- Work instruction
Transcribe the data below exactly, but only from the line containing "achieved in part through a sponsored walk by" through its final line, both included.

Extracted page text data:
****

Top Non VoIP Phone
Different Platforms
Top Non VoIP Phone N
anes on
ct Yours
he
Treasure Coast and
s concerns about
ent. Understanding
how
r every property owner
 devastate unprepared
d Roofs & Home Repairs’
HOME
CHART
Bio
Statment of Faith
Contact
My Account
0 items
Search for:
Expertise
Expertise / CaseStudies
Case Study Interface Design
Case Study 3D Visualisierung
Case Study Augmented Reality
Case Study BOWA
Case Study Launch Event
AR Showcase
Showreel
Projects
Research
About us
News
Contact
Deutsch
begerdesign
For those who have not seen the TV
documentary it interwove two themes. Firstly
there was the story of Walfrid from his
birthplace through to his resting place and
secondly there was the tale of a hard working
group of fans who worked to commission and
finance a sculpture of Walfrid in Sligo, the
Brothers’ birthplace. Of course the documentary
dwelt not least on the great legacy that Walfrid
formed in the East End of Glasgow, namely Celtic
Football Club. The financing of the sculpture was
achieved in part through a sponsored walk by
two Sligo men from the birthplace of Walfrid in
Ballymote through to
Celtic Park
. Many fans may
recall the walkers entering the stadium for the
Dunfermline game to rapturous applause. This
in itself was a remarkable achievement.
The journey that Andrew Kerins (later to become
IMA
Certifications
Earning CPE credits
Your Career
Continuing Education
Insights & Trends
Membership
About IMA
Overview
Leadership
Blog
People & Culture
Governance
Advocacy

****

- Solved exercise
achieved in part through a sponsored walk by
two Sligo men from the birthplace of Walfrid in
Ballymote through to
Celtic Park
. Many fans may
recall the walkers entering the stadium for the
Dunfermline game to rapturous applause. This
in itself was a remarkable achievement.
The journey that Andrew Kerins (later to become
IMA
Certifications
Earning CPE credits
Your Career
Continuing Education
Insights & Trends
Membership
About IMA
Overview
Leadership
Blog
People & Culture
Governance
Advocacy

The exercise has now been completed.